Per fare un esempio in cui questo processo viene messo in atto potremmo citare una delle 7 interferenze in cui immaginiamo che l’area balneare principale della colonia venga rinominata “Lido Omar El Mokhtar”, il “Leone del Deserto” che guidò la resistenza anticoloniale in Libia contro l’invasione italiana.
La speranza è in un futuro di piena consapevolezza del significato e delle origini del luogo e di cosa ci può insegnare nel lungo percorso della lotta globale al razzismo».
Quali sono i prossimi progetti per i vostri rispettivi percorsi professionali?

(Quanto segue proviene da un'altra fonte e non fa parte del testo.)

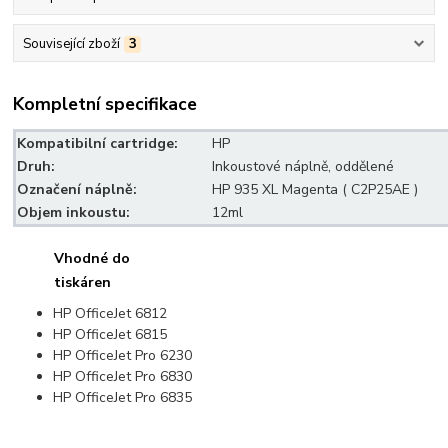
Související zboží
3
Kompletní specifikace
Kompatibilní cartridge:
HP
Druh:
Inkoustové náplně, oddělené
Označení náplně:
HP
935 XL Magenta ( C2P25AE )
Objem inkoustu:
12ml
Vhodné do
tiskáren
HP OfficeJet 6812
HP OfficeJet 6815
HP OfficeJet Pro 6230
HP OfficeJet Pro 6830
HP OfficeJet Pro 6835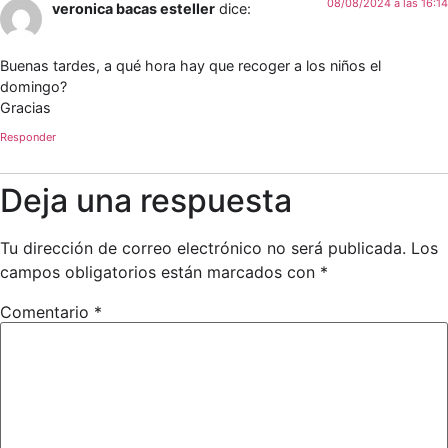
08/08/2024 a las 16:14
veronica bacas esteller
dice:
Buenas tardes, a qué hora hay que recoger a los niños el
domingo?
Gracias
Responder
Deja una respuesta
Tu dirección de correo electrónico no será publicada.
Los
campos obligatorios están marcados con
*
Comentario
*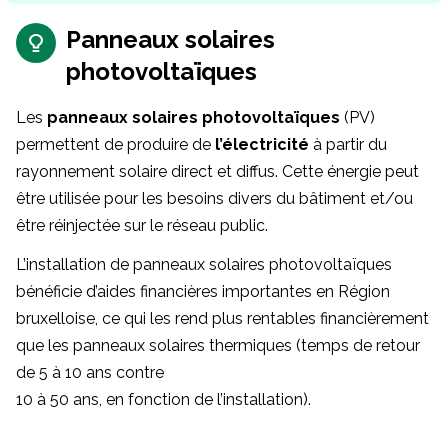
Panneaux solaires
photovoltaïques
Les
panneaux solaires photovoltaïques
(PV)
permettent de produire de
l’électricité
à partir du
rayonnement solaire direct et diffus. Cette énergie peut
être utilisée pour les besoins divers du bâtiment et/ou
être réinjectée sur le réseau public.
L’installation de panneaux solaires photovoltaïques
bénéficie d’aides financières importantes en Région
bruxelloise, ce qui les rend plus rentables financièrement
que les panneaux solaires thermiques (temps de retour
de 5 à 10 ans contre
10 à 50 ans, en fonction de l’installation).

«Per La Pelle Sotto ci piacerebbe creare nuove sinergie, che guidino questo progetto e i significati che porta con se fuori da Pesaro, magari realizzando altre mostre, installazioni o opere pubbliche e una pubblicazione, visto che le serie di fotografie e le idee già concretizzate per “La Pelle Sotto” sono molteplici».

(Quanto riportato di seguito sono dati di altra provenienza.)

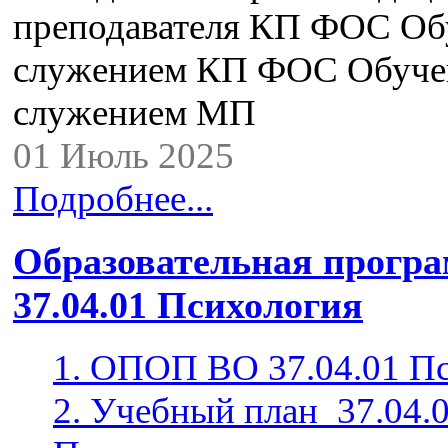
преподавателя КП ФОС Об
служением КП ФОС Обуче
служением МП
01 Июль 2025
Подробнее...
Образовательная прогр
37.04.01 Психология
1. ОПОП ВО 37.04.01 П
2. Учебный план_37.04.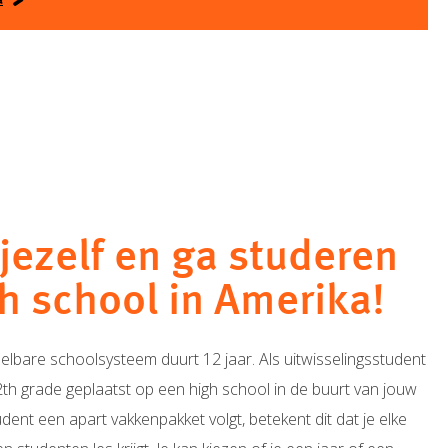
a
jezelf en ga studeren
h school in Amerika!
lbare schoolsysteem duurt 12 jaar. Als uitwisselingsstudent
12th grade geplaatst op een high school in de buurt van jouw
dent een apart vakkenpakket volgt, betekent dit dat je elke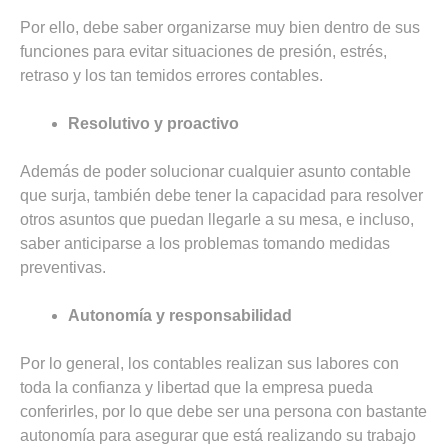
Por ello, debe saber organizarse muy bien dentro de sus
funciones para evitar situaciones de presión, estrés,
retraso y los tan temidos errores contables.
Resolutivo y proactivo
Además de poder solucionar cualquier asunto contable
que surja, también debe tener la capacidad para resolver
otros asuntos que puedan llegarle a su mesa, e incluso,
saber anticiparse a los problemas tomando medidas
preventivas.
Autonomía y responsabilidad
Por lo general, los contables realizan sus labores con
toda la confianza y libertad que la empresa pueda
conferirles, por lo que debe ser una persona con bastante
autonomía para asegurar que está realizando su trabajo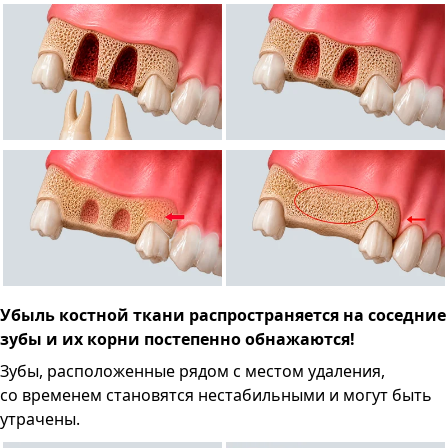
Убыль костной ткани распространяется на соседние
зубы и их корни постепенно обнажаются!
Зубы, расположенные рядом с местом удаления,
со временем становятся нестабильными и могут быть
утрачены.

TF: «Ormai da mesi sono impegnato alla creazione del libro di Hemelliggaam Or The Attempt To Be Here Now, l’ampio progetto realizzato con Nic Grobler in Sudafrica (un grande archivio di fotografie, video e installazioni, tra astronomia e fantascienza), che spero di portare presto anche in Italia. Nei prossimi mesi sarò anche al lavoro in un altro paese africano per un progetto che verrà presentato con una mostra e un libro, nel 2025».
NP: «Sto lavorando a diversi progetti di ricerca che ruotano intorno al tema della persistenza delle tracce del colonialismo nel presente. A Edimburgo, nella mia università è in corso un ripensamento critico del profondo legame della nostra istituzione con lo schiavismo, l’imperialismo e il colonialismo. Sto dando il mio contributo con una ricerca e una serie di interventi pubblici sul nostro legame storico con la storia di spossessamento del popolo palestinese, visto che abbiamo legami istituzionali molto forti con questa storia. Poi sto lavorando a un libro sulle lotte di liberazione nazionale in Africa, Asia e Americhe».